## Records supplied
--

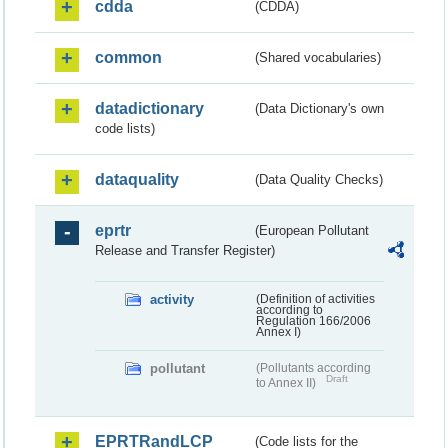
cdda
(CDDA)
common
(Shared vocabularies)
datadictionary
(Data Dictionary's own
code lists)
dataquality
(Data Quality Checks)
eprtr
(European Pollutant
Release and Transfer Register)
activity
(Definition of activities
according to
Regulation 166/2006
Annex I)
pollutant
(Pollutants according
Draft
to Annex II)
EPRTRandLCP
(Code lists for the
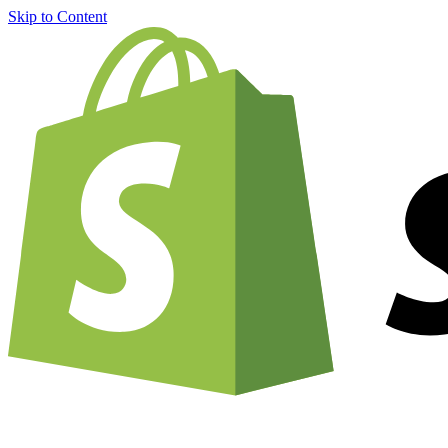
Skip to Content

--

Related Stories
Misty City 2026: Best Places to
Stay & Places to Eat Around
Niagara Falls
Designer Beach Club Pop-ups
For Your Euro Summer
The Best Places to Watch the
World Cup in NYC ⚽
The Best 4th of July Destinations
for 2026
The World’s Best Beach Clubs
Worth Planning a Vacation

--

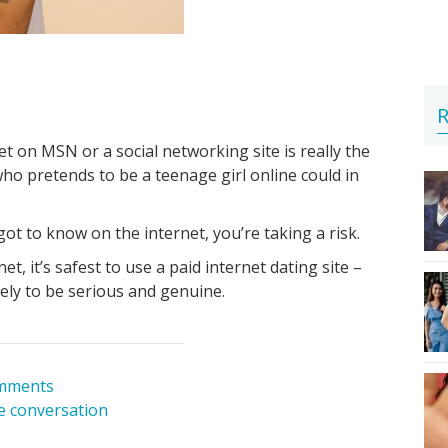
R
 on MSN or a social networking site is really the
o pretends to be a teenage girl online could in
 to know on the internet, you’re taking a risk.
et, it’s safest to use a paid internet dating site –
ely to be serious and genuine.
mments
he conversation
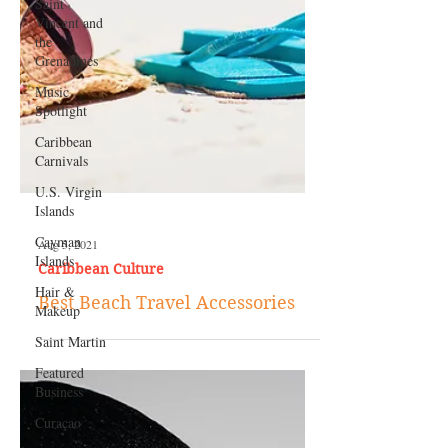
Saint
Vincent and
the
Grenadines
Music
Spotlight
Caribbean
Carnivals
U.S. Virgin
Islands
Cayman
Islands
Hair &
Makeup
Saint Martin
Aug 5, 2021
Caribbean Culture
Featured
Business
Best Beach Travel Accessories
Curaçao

--

## Work to be completed
Among the entries above, the line containing "datadictionary", the line containing "EPRTRandLCP", and all lines between them are to be restated word for word; nothing else belongs in the reply.

## Response box
datadictionary
(Data Dictionary's own
code lists)
dataquality
(Data Quality Checks)
eprtr
(European Pollutant
Release and Transfer Register)
activity
(Definition of activities
according to
Regulation 166/2006
Annex I)
pollutant
(Pollutants according
Draft
to Annex II)
EPRTRandLCP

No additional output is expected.